Find every line in the records below that holds the word "Equipment", and copy each one.

Data for this exercise Start Marker

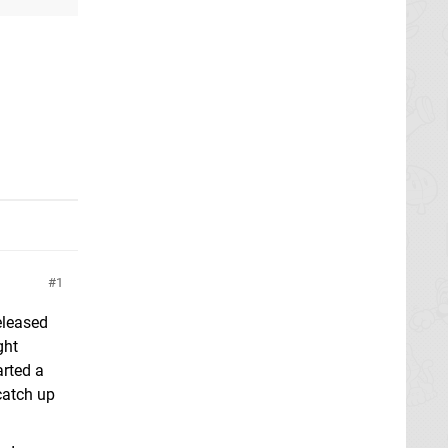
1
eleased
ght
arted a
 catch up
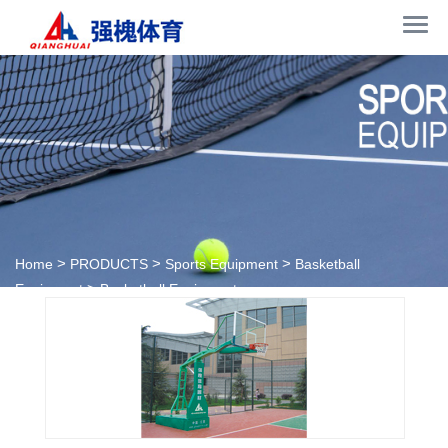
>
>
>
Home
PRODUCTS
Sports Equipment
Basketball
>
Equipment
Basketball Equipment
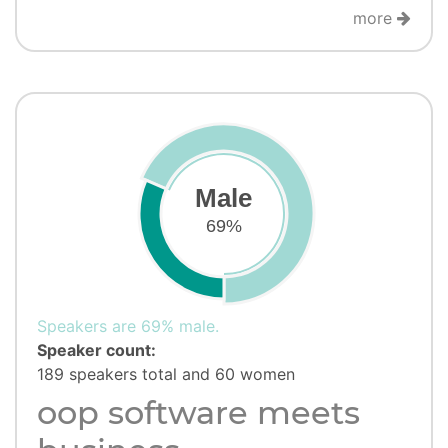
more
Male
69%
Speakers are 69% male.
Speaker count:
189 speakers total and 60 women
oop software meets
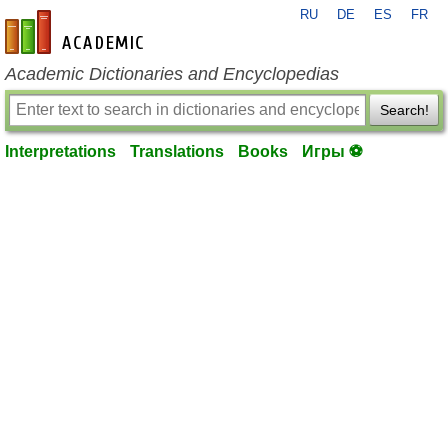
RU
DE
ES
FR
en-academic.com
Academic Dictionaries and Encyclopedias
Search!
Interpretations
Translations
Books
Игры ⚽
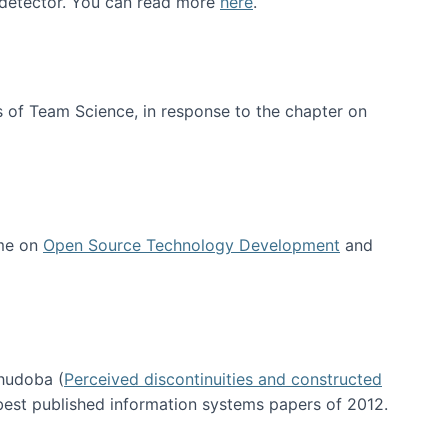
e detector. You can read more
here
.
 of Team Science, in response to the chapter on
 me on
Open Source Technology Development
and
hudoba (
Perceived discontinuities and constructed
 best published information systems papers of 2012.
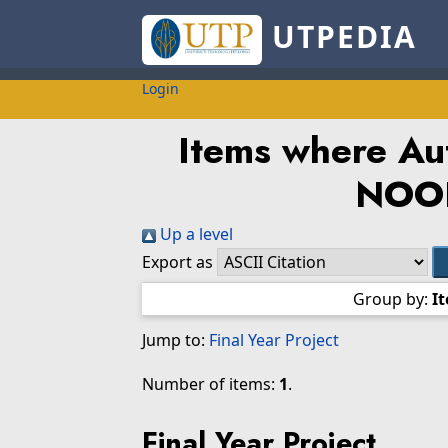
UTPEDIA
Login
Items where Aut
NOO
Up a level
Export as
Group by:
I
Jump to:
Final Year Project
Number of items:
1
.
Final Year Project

Data for this exercise End Marker
Data for this exercise Start Marker

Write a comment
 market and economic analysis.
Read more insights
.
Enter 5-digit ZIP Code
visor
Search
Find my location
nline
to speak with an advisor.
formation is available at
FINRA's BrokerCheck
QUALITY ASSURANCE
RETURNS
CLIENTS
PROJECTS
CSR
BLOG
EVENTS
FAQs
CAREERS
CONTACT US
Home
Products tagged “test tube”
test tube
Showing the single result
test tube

Data for this exercise End Marker

Worked solution:
Sports Equipment
Equipment
Basketball Equipment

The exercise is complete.